Friede, so betonte sie, sei kein Zustand, der von außen verordnet werden könne, sondern eine Haltung, die aus Einsicht, Demut und der Fähigkeit zu Vergebung entsteht. „Vergessen und Vergeben sind Gnaden“, sagte sie, „denn nur wer loslässt, kann in sich selbst frei werden.“
Religionen als bunte Märkte des Lebens
Ein besonderes Bild prägte sich den Zuhörenden ein: Religionen, erklärte Farhat-Naser, seien wie bunte orientalische Märkte – Orte voller Vielfalt, an denen man Gutes finden könne, aber auch Herausforderndes. Entscheidend sei, mit welcher Haltung man diesen Markt betritt. Toleranz, Respekt und die Bereitschaft zuzuhören seien Grundvoraussetzungen für ein friedliches Miteinander der Religionen.
Zum Abschluss ihres Vortrags sprach sie ein Friedensgebet von Schalom Ben Chorim. Darin verbinden sich die Tugenden des Zuhörens, der Geduld, des Glaubens und der Verantwortung – all jene Haltungen, die Farhat-Naser auch in ihrem eigenen Leben verkörpert:
„Wer Frieden sucht, wird den anderen suchen, wird zuhören lernen, wird das Vergeben üben, wird vorgefertigte Meinungen zurücklassen, wird das Wagnis eingehen, wird an die Änderung des Menschen glauben, wird Hoffnung wecken, wird den anderen entgegenkommen, wird zu seiner eigenen Schuld stehen, wird geduldig dranbleiben, wird selber vom Frieden Gottes leben. Suchen wir den Frieden?“

Offizieller Auftakt: Zu Beginn richtete Bischofsvikar Engelbert Guggenberger Grußworte an die Teilnehmenden des Ordenstags und hieß alle herzlich willkommen. © P. Siegfried Stattmann OSB
Von der Wissenschaft zur Friedensarbeit
Sumaya Farhat-Naser wurde 1948, im Jahr der Gründung des Staates Israel, in Birzeit nahe Ramallah geboren. Aufgewachsen in einer christlichen Familie, besuchte sie die deutsche Internatsschule Talitha Kumi bei Bethlehem und studierte später in Hamburg Biologie, Geografie und Erziehungswissenschaft. Dort promovierte sie in angewandter Botanik – ein Fach, das die Grundlage für ihre spätere Lehrtätigkeit an der Universität Birzeit bildete.

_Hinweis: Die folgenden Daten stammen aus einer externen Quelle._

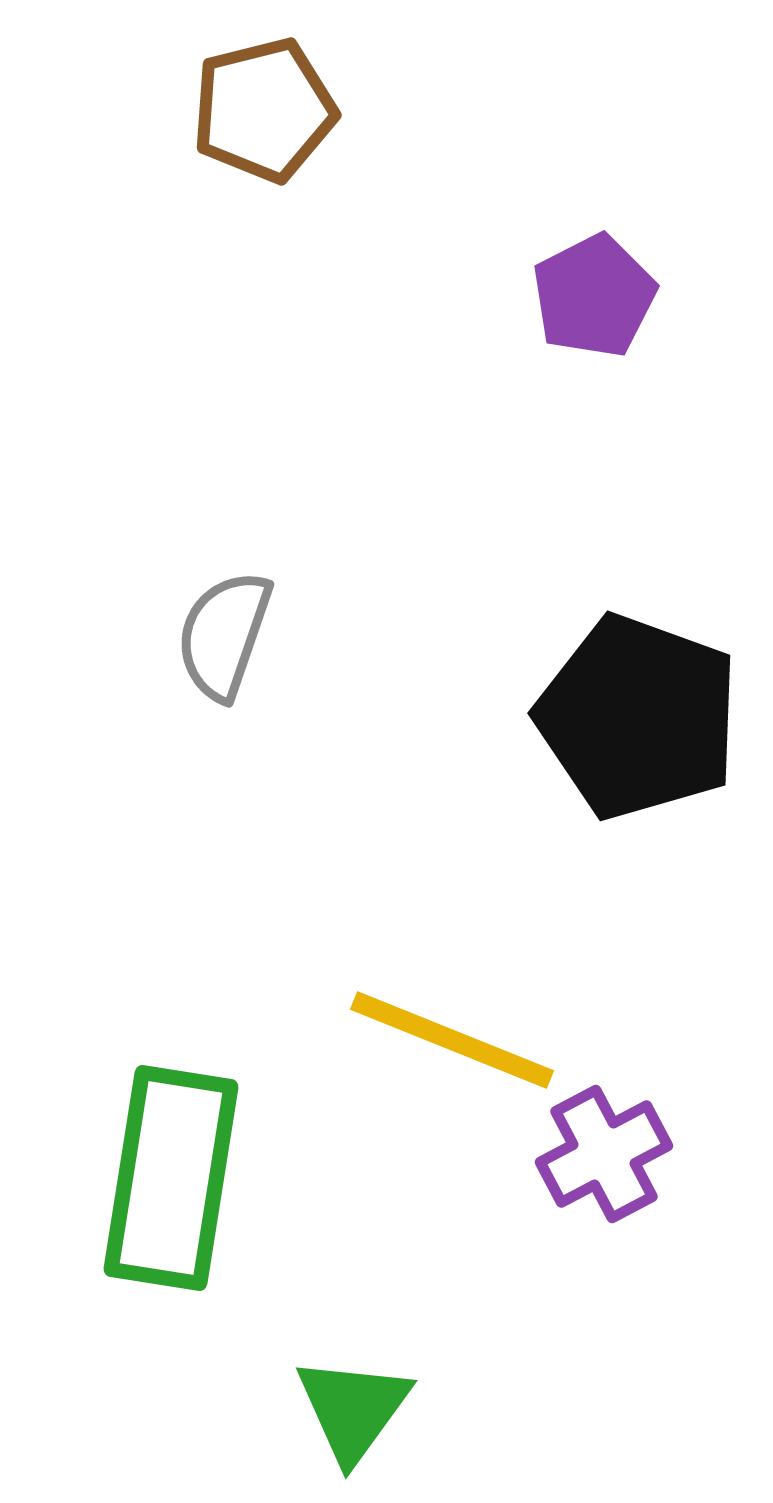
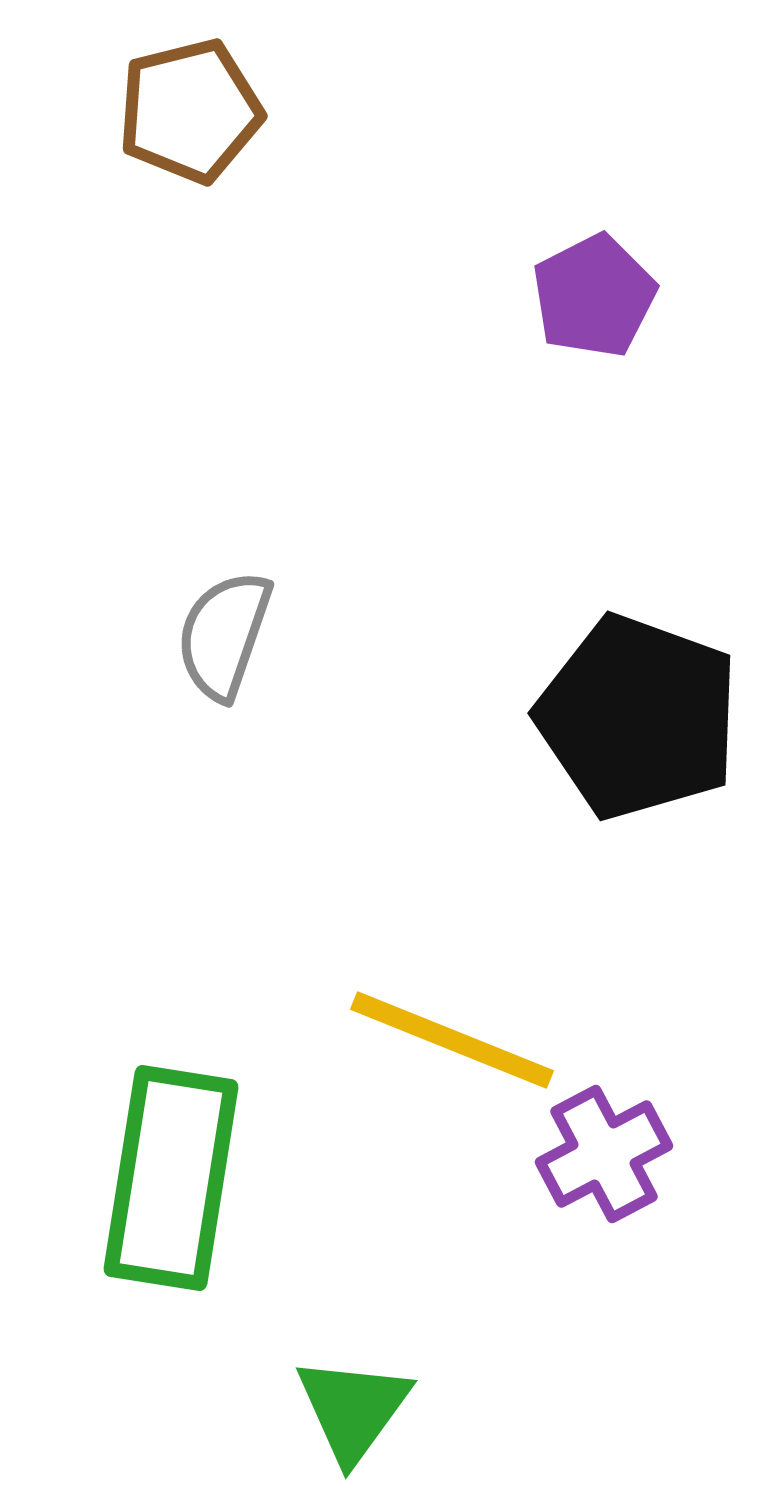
brown pentagon: moved 74 px left, 1 px down
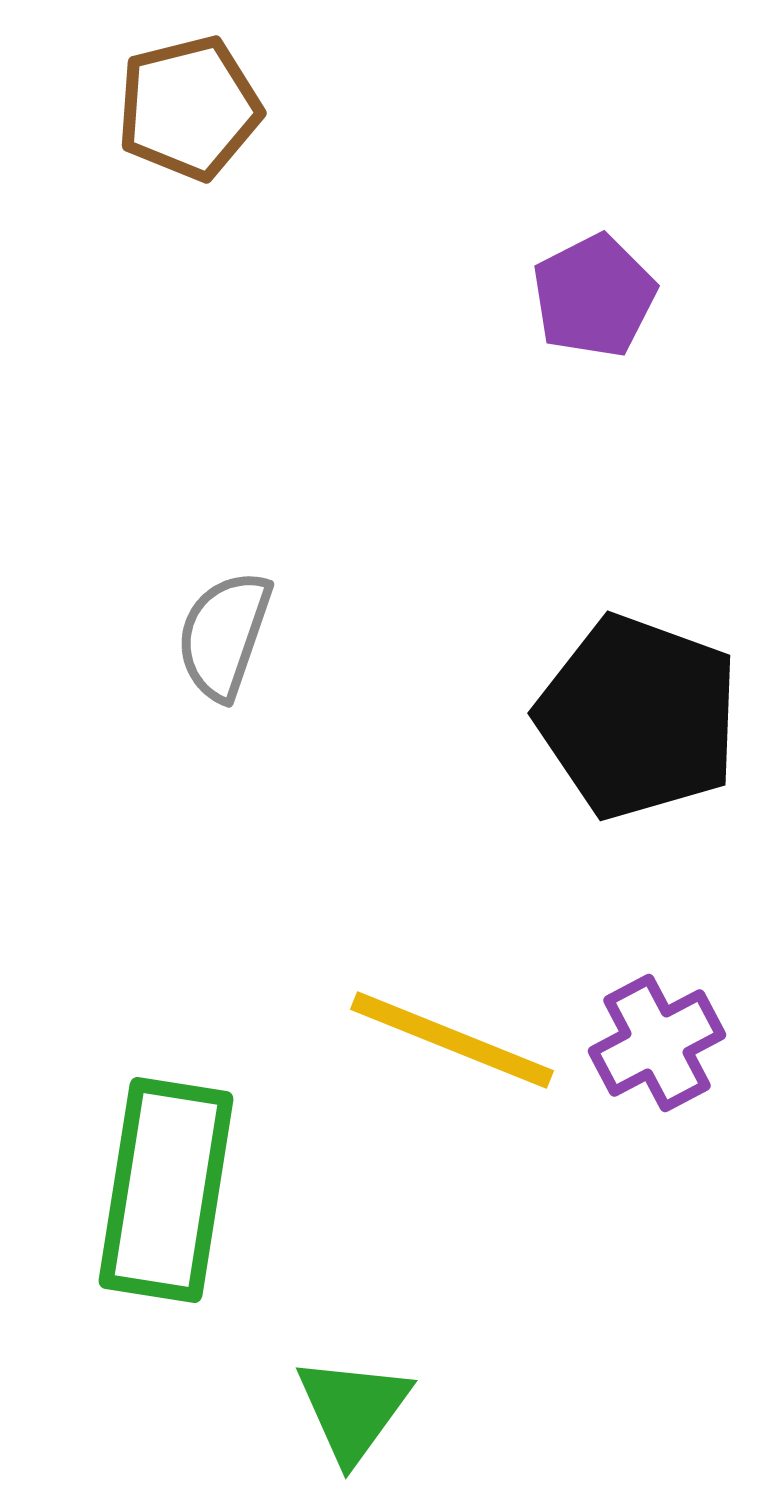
brown pentagon: moved 1 px left, 3 px up
purple cross: moved 53 px right, 111 px up
green rectangle: moved 5 px left, 12 px down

Doch schon bald rückte ihr Interesse an Fragen des gesellschaftlichen Zusammenlebens und des interkulturellen Dialogs in den Vordergrund. Von 1997 bis 2001 leitete sie das Jerusalem Center for Women, eine Organisation, die sich für die Verständigung zwischen israelischen und palästinensischen Frauen einsetzt. Sie ist bis heute in internationalen Netzwerken für Friedensarbeit aktiv und hält weltweit Vorträge über Wege der Versöhnung in Konfliktregionen.
Literatur und Auszeichnungen
In ihren zahlreichen Büchern hat Farhat-Naser ihre Erfahrungen und Gedanken festgehalten. Werke wie „Thymian und Steine“, „Disteln im Weinberg“, „Verwurzelt im Land der Olivenbäume“ und „Ein Leben für den Frieden“ verbinden autobiographische Erzählungen mit eindringlichen Reflexionen über Hoffnung, Glaube und die Suche nach Verständigung im Alltag einer zerrissenen Region.
Das Engagement von Sumaya Farhat-Naser blieb international nicht unbeachtet. Die Friedenspädagogin erhielt unter anderem den Bruno-Kreisky-Preis für Verdienste um die Menschenrechte, den Friedenspreis der Stadt Augsburg, die Hermann-Kesten-Medaille des PEN-Zentrums Deutschland sowie den AMOS-Preis für Zivilcourage. Universitäten in Europa und den USA ehrten sie mit Gastprofessuren und Ehrendoktorwürden.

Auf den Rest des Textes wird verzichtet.